I know snap is fairly unpopular in the Linux community, and I’ve seen mixed responses regarding Flatpak. I wanted to know, what’s the general opinion of people in this community regarding this 2 package managers?
pretty unpopular opinion i believe, but i loathe them. they feel like installing apps from the windows store, but worse. i use them on steam deck and my laptop, but they often fail to launch with no feedback[1], won’t accept drag&dropped files, store their dotfiles in weird places, take up much more disc space (and therefore take literally almost 10x as long to download), won’t inherit the theme (i think because plasma stores the gtk theme in a non-standard place), etc. they feel like they’ve been designed to flout what os developers have built up over many decades and are just a struggle to use.

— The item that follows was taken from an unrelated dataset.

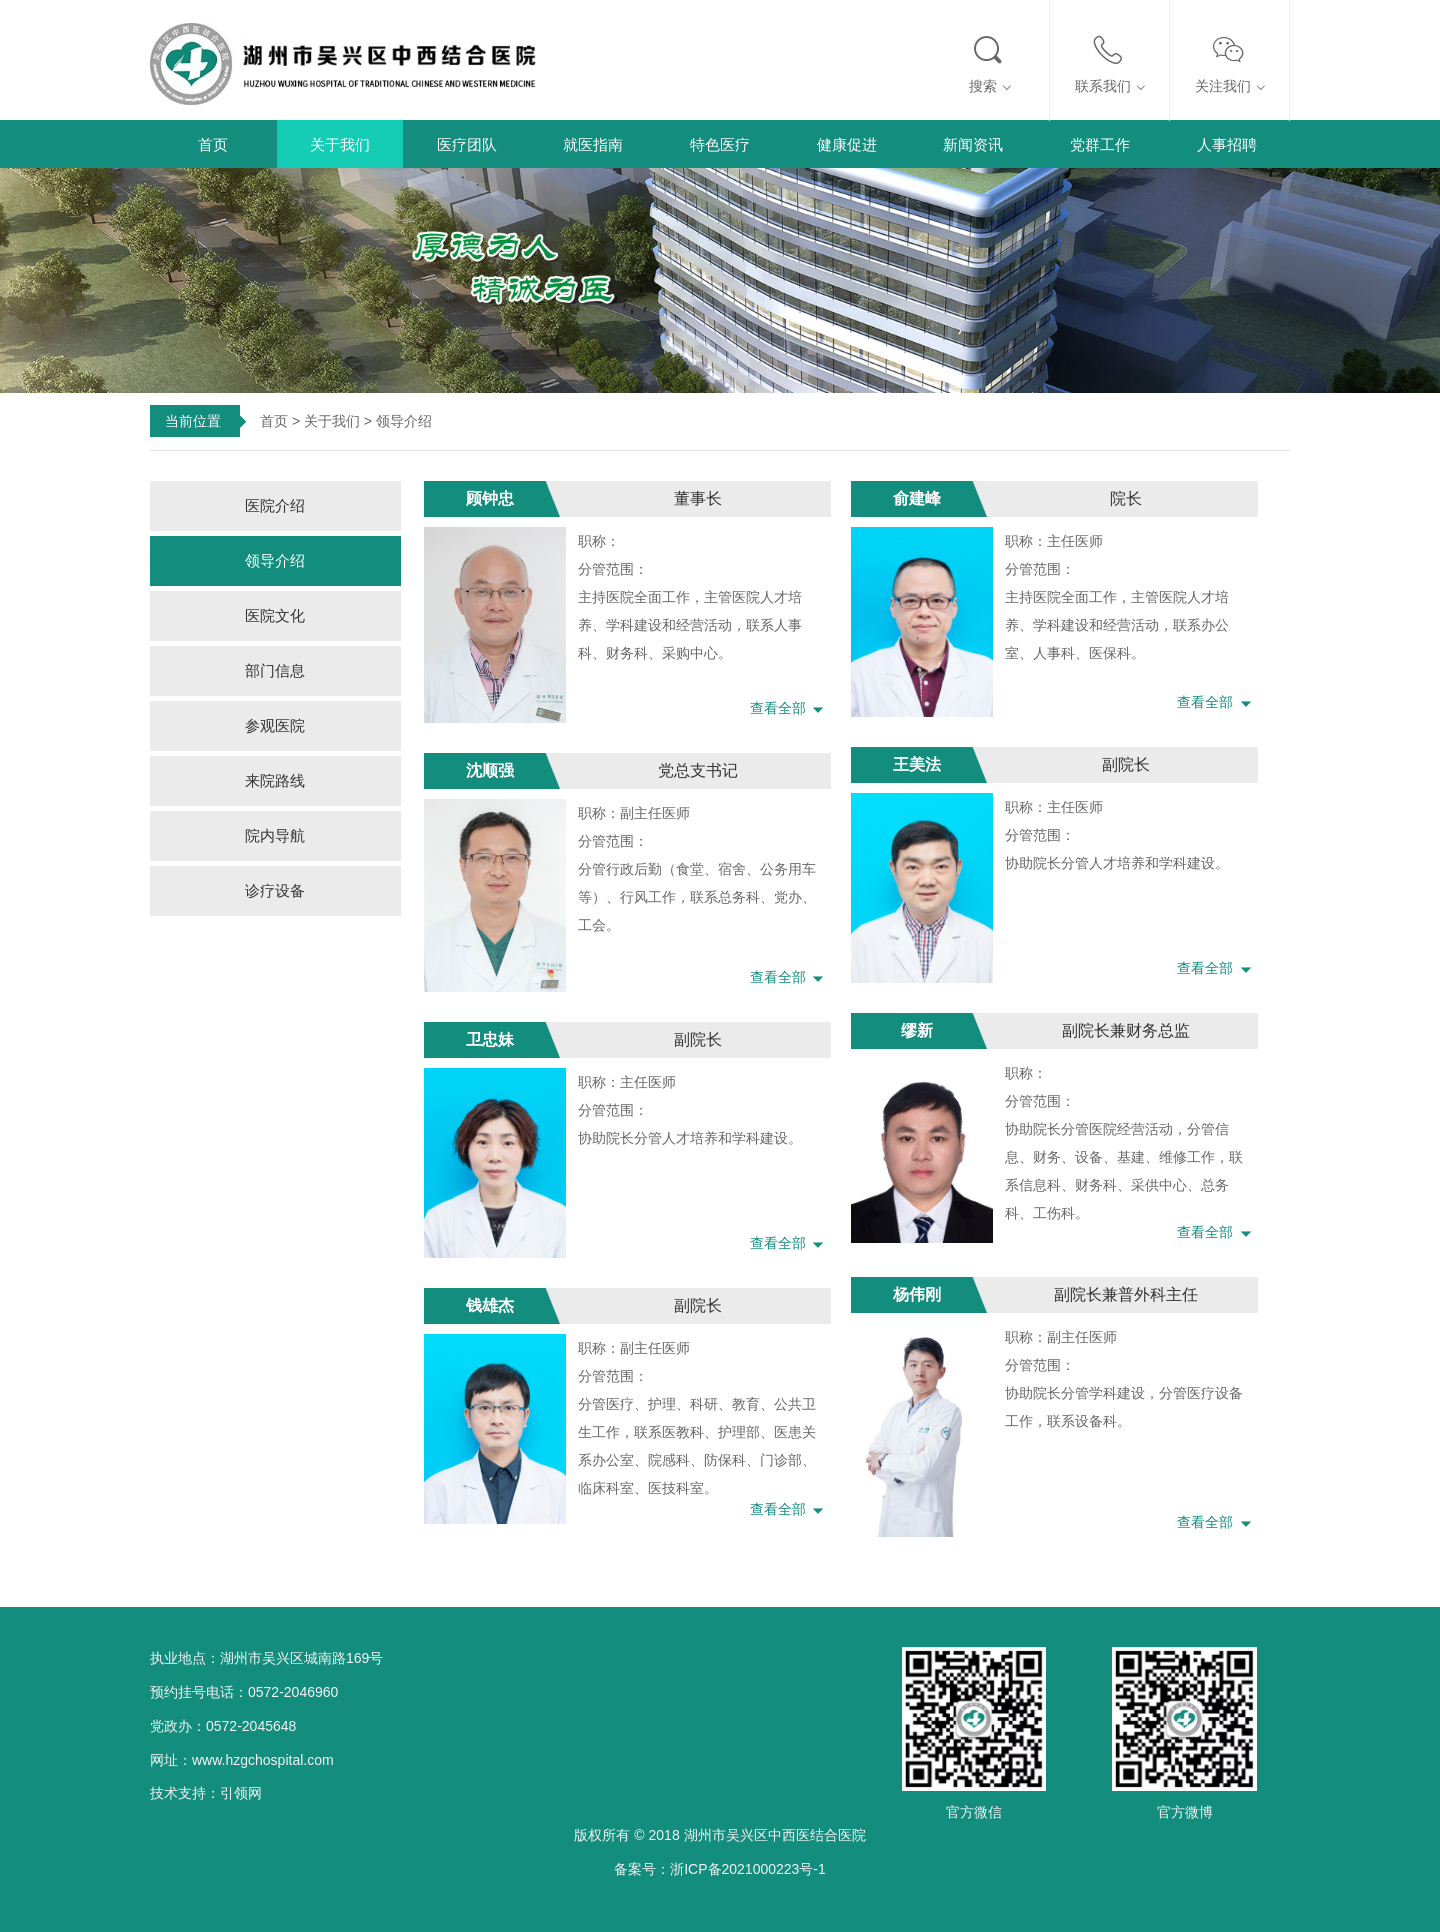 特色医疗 (720, 144)
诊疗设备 (275, 890)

on steam deck particularly (so i know it’s not a configuration i’ve screwed up) no flatpaks will launch unless i launch them twice. even after that, there’s a long delay (~1 minute) and then two instances launch. i know this sounds like i should just wait until the first one launches, but that doesn’t work ↩︎
The Flatpak theming issue is really annoying, yeah. There’s a rather limited pool of GTK themes to choose from in Flathub, but as long as you’re running one of those themes in your DE (assuming GNOME or other GTK-based), themes will inherit. Can’t speak to KDE as I haven’t used Plasma as primary.

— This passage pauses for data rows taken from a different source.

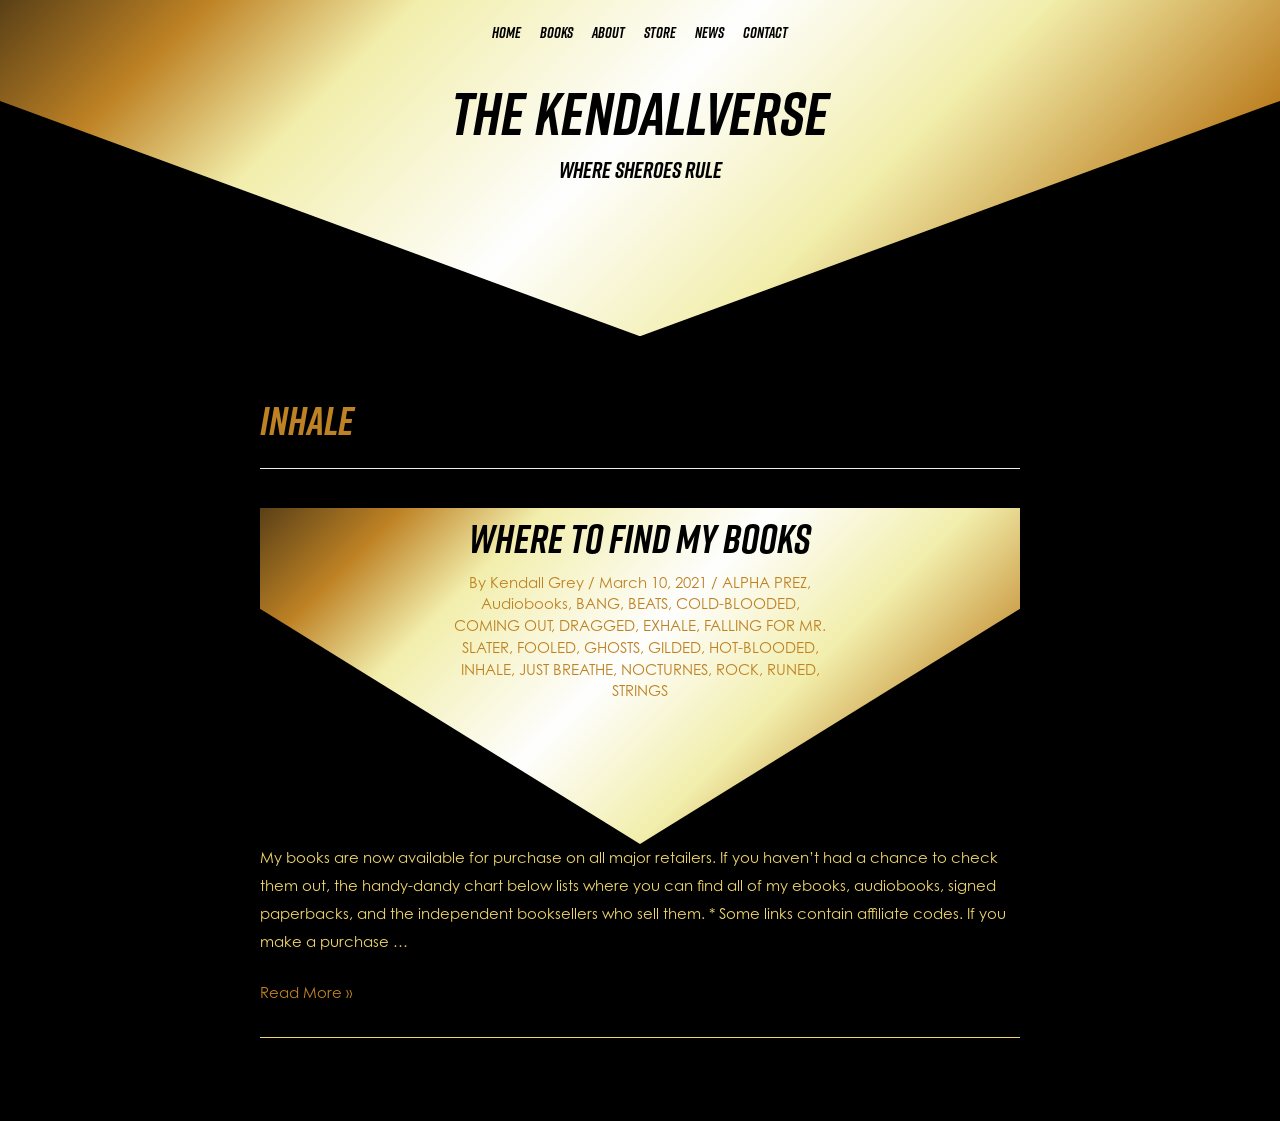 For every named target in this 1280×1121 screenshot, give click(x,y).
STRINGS (640, 690)
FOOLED (546, 647)
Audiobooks (524, 603)
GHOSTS (612, 647)
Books (556, 32)
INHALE (486, 669)
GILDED (674, 647)
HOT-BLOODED (762, 647)
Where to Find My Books (640, 538)
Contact (765, 32)
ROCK (737, 669)
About (608, 32)
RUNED (791, 669)
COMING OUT (502, 625)
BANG (598, 603)
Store (660, 32)
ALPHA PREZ (764, 582)
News (709, 32)
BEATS (648, 603)
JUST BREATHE (566, 669)
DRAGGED (597, 625)
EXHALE (669, 625)
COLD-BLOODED (736, 603)
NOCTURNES (664, 669)
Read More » (306, 992)
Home (506, 32) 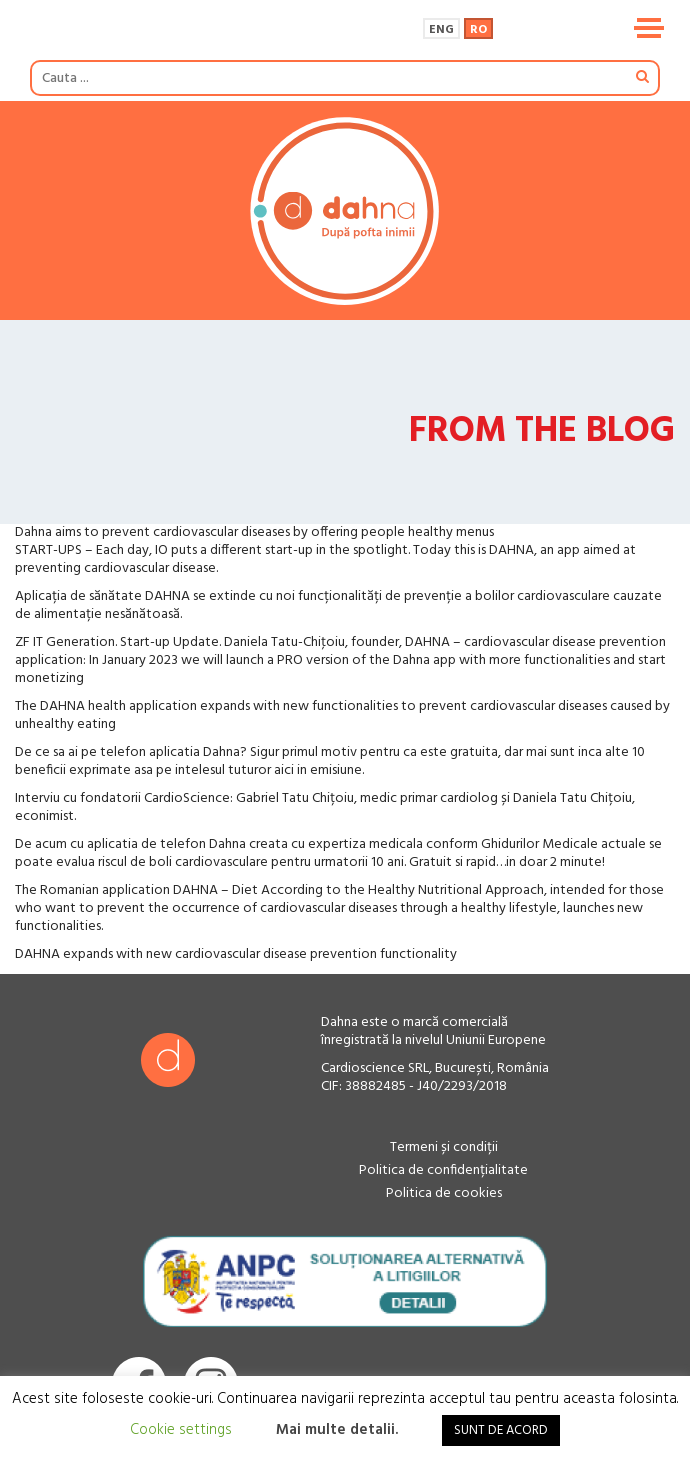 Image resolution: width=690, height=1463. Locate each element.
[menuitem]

Other than that, Flatpak has been great. I use it reasonably heavily on a laptop that’s slower than a Steam Deck (Ryzen 5 3500u, 8GB DDR4, 1TB Samsung 970 Evo Plus) and haven’t run into performance issues on multiple distros — EndeavourOS, Pop!_OS, LMDE, Fedora, an early version of Vanilla OS, and most recently Debian 12. On my desktop I don’t feel a performance difference between Flatpak and native.
The steam deck uses KDE, so the most popular Linux desktop device is going to be showcasing what flatpak is(n’t) capable of.
This is largely a problem thanks to the GNOME developers though, refusing to play nicely with anyone else and acting like their way is THE way.